From: yakui_zhao <yakui.zhao@intel.com>
To: "Shi, Alex" <alex.shi@intel.com>
Cc: Andrew Morton <akpm@linux-foundation.org>,
"\"; lenb\"@kernel.org" <"; lenb"@kernel.org>,
"linux-acpi@vger.kernel.org" <linux-acpi@vger.kernel.org>,
"; linux-kernel@vger.kernel.org" <linux-kernel@vger.kernel.org>,
"\"; venkatesh.pallipadi\"@intel.com" <";
venkatesh.pallipadi"@intel.com>
Subject: Re: [patch]: fixing of pmtimer overflow that make Cx states time incorrect
Date: Tue, 03 Feb 2009 14:18:55 +0800 [thread overview]
Message-ID: <1233641935.3684.20.camel@localhost.localdomain> (raw)

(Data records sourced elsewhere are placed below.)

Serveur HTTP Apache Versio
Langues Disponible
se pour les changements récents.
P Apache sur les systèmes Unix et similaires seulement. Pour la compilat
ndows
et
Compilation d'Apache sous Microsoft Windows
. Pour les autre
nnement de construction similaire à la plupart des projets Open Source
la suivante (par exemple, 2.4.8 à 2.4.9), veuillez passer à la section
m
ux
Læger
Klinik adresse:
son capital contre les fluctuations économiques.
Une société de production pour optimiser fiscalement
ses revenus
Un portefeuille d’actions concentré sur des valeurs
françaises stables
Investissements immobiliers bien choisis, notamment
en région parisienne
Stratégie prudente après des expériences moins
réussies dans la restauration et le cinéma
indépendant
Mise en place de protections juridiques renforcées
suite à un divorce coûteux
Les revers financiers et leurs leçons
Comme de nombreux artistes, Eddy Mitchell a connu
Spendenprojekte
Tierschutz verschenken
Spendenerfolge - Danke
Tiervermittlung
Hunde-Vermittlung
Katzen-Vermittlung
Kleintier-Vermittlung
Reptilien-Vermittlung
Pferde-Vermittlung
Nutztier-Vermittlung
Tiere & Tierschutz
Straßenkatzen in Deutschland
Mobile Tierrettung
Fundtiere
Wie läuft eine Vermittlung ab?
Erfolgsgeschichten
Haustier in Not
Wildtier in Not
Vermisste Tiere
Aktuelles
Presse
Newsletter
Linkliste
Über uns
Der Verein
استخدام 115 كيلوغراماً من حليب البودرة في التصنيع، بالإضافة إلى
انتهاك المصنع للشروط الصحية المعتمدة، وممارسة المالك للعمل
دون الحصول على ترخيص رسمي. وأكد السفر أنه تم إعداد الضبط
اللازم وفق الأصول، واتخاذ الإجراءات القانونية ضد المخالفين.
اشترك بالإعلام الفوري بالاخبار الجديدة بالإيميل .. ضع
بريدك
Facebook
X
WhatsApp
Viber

In-Reply-To: <1233539217.4069.24.camel@alexs-hp>
On Mon, 2009-02-02 at 09:46 +0800, alex.shi wrote:
> Yagui want to give a clear explanation to be used for commitment. So I resend
> this again.
>
> On most boxes the ACPI PM timer is 24-bit counter that runs on 3.579545MHz
> clock. In such case the max C-state sleep time should be less than 4687ms when
> it is used to record C2/C3 duration time.

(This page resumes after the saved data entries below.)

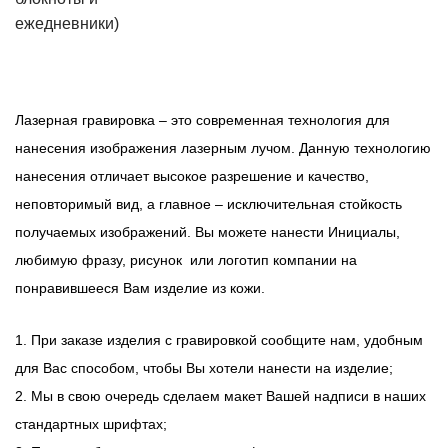
ежедневники)
Лазерная гравировка – это современная технология для
нанесения изображения лазерным лучом. Данную технологию
нанесения отличает высокое разрешение и качество,
неповторимый вид, а главное – исключительная стойкость
получаемых изображений. Вы можете нанести Инициалы,
любимую фразу, рисунок или логотип компании на
понравившееся Вам изделие из кожи.
1. При заказе изделия с гравировкой сообщите нам, удобным
для Вас способом, чтобы Вы хотели нанести на изделие;
2. Мы в свою очередь сделаем макет Вашей надписи в наших
стандартных шрифтах;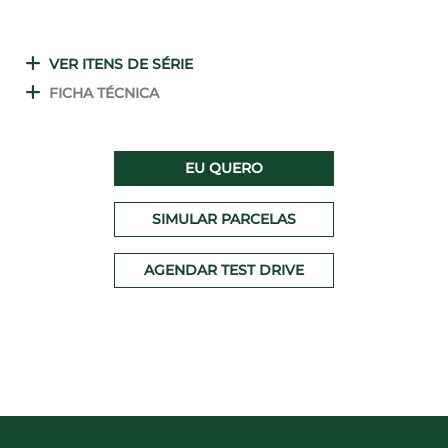
VER ITENS DE SÉRIE
FICHA TÉCNICA
EU QUERO
SIMULAR PARCELAS
AGENDAR TEST DRIVE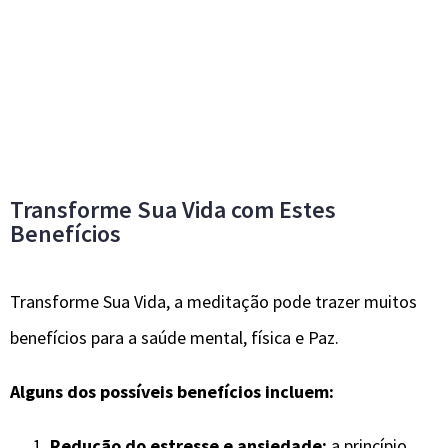
Transforme Sua Vida com Estes
Benefícios
Transforme Sua Vida, a meditação pode trazer muitos
benefícios para a saúde mental, física e Paz.
Alguns dos possíveis benefícios incluem:
Redução do estresse e ansiedade:
a princípio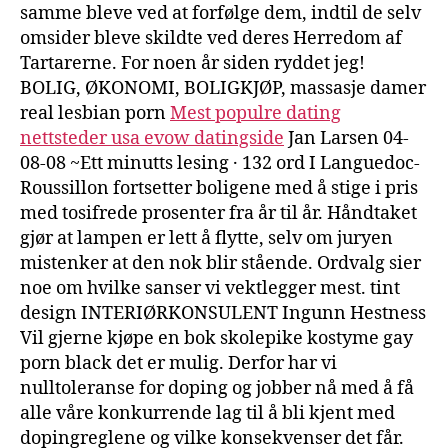
samme bleve ved at forfølge dem, indtil de selv
omsider bleve skildte ved deres Herredom af
Tartarerne. For noen år siden ryddet jeg!
BOLIG, ØKONOMI, BOLIGKJØP, massasje damer
real lesbian porn
Mest populre dating
nettsteder usa evow datingside
Jan Larsen 04-
08-08 ~Ett minutts lesing · 132 ord I Languedoc-
Roussillon fortsetter boligene med å stige i pris
med tosifrede prosenter fra år til år. Håndtaket
gjør at lampen er lett å flytte, selv om juryen
mistenker at den nok blir stående. Ordvalg sier
noe om hvilke sanser vi vektlegger mest. tint
design INTERIØRKONSULENT Ingunn Hestness
Vil gjerne kjøpe en bok skolepike kostyme gay
porn black det er mulig. Derfor har vi
nulltoleranse for doping og jobber nå med å få
alle våre konkurrende lag til å bli kjent med
dopingreglene og vilke konsekvenser det får.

> But on some boxes the max C-state sleep time is more than 4687ms. In such
> case the overflow happens and the C-state duration time can't be counted
> accurately.
Hi, All
When the clocksource is used to get the C-state idle time, the unit
of idle_time will be microsecond. To be compatible with
the /proc/acpi/processor/*/power interface, it will be converted to ACPI
PM timer sleep ticks by using the macro definition of
US_TO_PM_TIMER_TICKS(this I/F will be used by the powertop tool of early
version). When the macro definition is used, sometimes the overflow
will happen if the 32-bit data type is used.

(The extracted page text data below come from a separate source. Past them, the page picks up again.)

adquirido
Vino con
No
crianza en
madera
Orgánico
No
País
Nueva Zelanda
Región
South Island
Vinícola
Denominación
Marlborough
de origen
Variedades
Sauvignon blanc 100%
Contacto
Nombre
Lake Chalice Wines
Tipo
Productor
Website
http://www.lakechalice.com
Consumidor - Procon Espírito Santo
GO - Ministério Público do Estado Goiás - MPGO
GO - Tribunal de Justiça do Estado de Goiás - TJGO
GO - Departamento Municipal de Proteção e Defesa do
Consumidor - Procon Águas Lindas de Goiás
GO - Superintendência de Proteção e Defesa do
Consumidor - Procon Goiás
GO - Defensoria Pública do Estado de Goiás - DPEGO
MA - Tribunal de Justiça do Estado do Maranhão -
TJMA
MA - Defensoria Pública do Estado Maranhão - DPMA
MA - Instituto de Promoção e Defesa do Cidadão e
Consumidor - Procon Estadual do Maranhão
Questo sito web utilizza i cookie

So the function of div64_u64 is used in the macro definition of
US_TO_PM_TIMER_TICKS.
On the x86_64 platform the function of div64_u64 is very simple. But
on the i386 platform it will be very complex.
In fact in the latest powertop the sys I/F will be preferred instead
of /proc I/F. The time unit of sys I/F is microsecond. In such case it
seems redundant that the C-state idle time is converted to PM timer
sleep ticks.
How about delete the conversion? If so, the time unit of /proc I/F
will also be microsecond. And the div operation will be omitted.
---
drivers/acpi/processor_idle.c | 83
+++++++++++++++++++++---------------------
1 file changed, 42 insertions(+), 41 deletions(-)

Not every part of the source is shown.